One trouble with too many men is lack of thorough preparation. They haven't gone into their business clear to the centre and back to the circumference, and dug up every foot of it for points. A man who only half prepares finds that all the profits are in the other half. He goes into a certain business and expects to make a success of it simply because some one else has made a great success of the same business. He thinks he is just as capable as the other man, and that, therefore, he will make as great a success. The chances are that he is just as capable often times more so-but he has not made the preparation that the other did; he has not done the things that the other man did to learn the business. Knowing your business means success; not knowing it means failure.

If a man wants to be a hardware merchant, why shouldn't he go into a hardware store and work there at any kind of work until he understands the hardware business? Then, if he has executive ability and a sufficient amount of capital, he can go into business for himself and make the success he deserves to make.

Aren't many men too impatient to get to the money-making part of their business? They don't want to spend time learning; they want to jump right into the swim, but usually find that the swim is too much for them. It takes patience at the start, and it takes patience all the way through. The "get-rich-quick" schemes are not durable, yet a man must not jump to the other extreme and think he has to plod along all his life to make a scant living. He should make it a point to know more about his business than is found right on the surface. Men work hard enough, but oftentimes their work doesn't count, simply because they haven't taken advantage of the hidden possibilities which could be discovered in their own business, if they would get right down to bed-rock and work the thing out. To know your business thoroughly, means that you can talk it

intelligently and present the many good points to your customers or to anyone with whom you are dealing, and it means that you know what to do and what not to do-that you can see your business from all sides. But that is not all. A real, thorough knowledge of your business shows you so many good points about it that it enthuses you, and when a man becomes enthusiastic over his business he is all right.
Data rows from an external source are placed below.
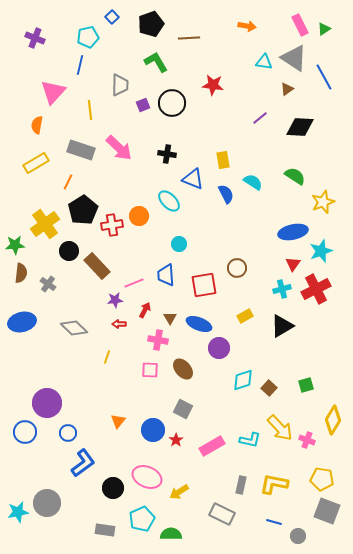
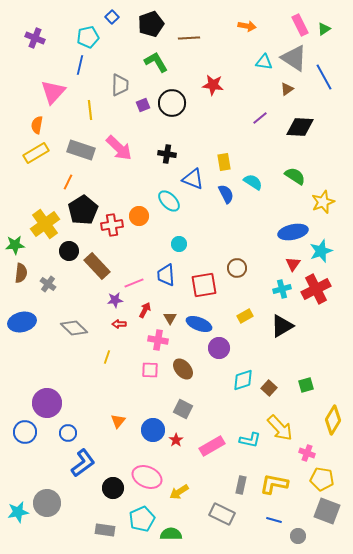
yellow rectangle at (223, 160): moved 1 px right, 2 px down
yellow rectangle at (36, 163): moved 10 px up
pink cross at (307, 440): moved 13 px down
blue line at (274, 522): moved 2 px up
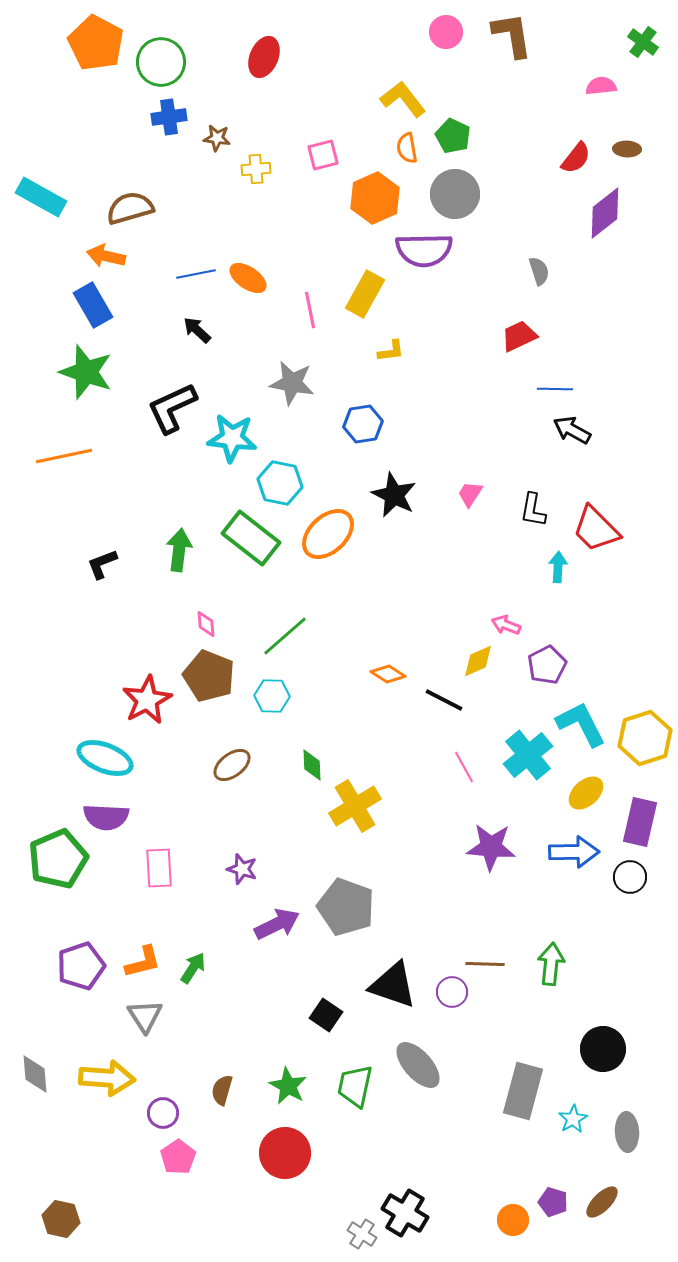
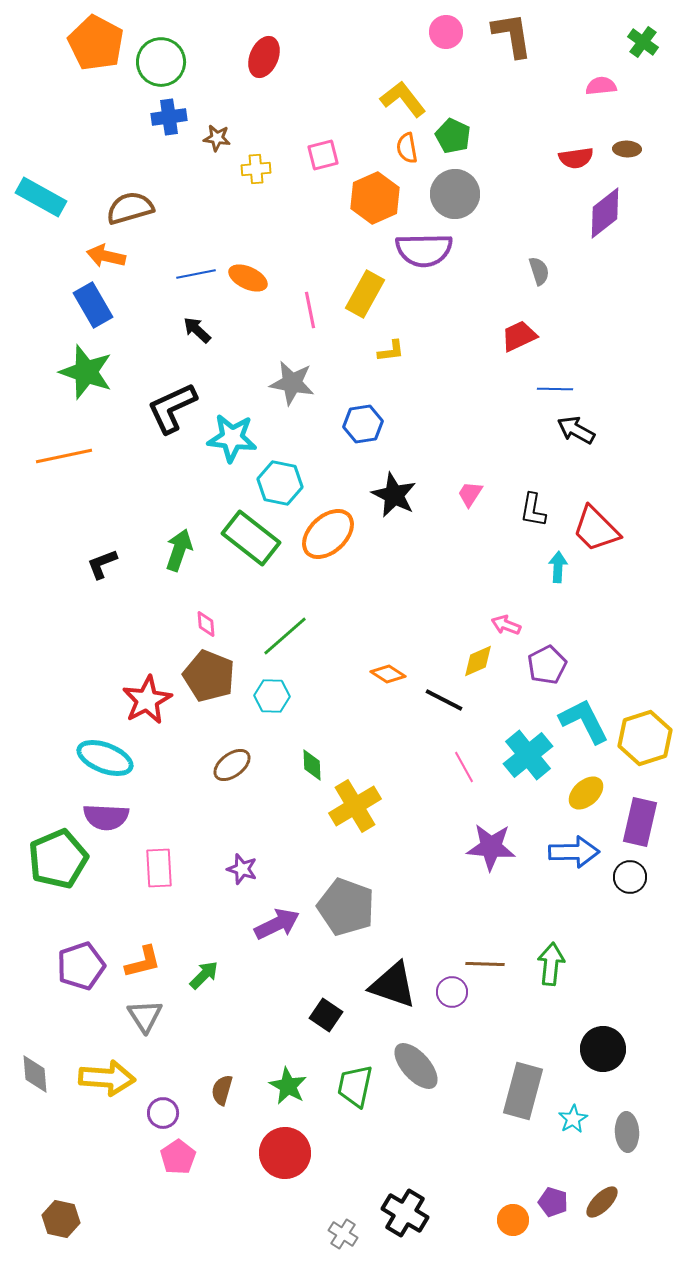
red semicircle at (576, 158): rotated 44 degrees clockwise
orange ellipse at (248, 278): rotated 9 degrees counterclockwise
black arrow at (572, 430): moved 4 px right
green arrow at (179, 550): rotated 12 degrees clockwise
cyan L-shape at (581, 724): moved 3 px right, 3 px up
green arrow at (193, 968): moved 11 px right, 7 px down; rotated 12 degrees clockwise
gray ellipse at (418, 1065): moved 2 px left, 1 px down
gray cross at (362, 1234): moved 19 px left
However, knowing your business is not all the preparation that is necessary. If it were there would not be so many failures. A man can't succeed unless he knows his business; yet he may know his business and not be able to succeed. To make the success he deserves he must know himself; and that is often a more difficult problem than to know his business, and it is harder to learn; but most important of all, he must know people, know human nature, and know how to handle men. He isn't doing his best if he doesn't learn this, and he isn't doing himself or any one else justice.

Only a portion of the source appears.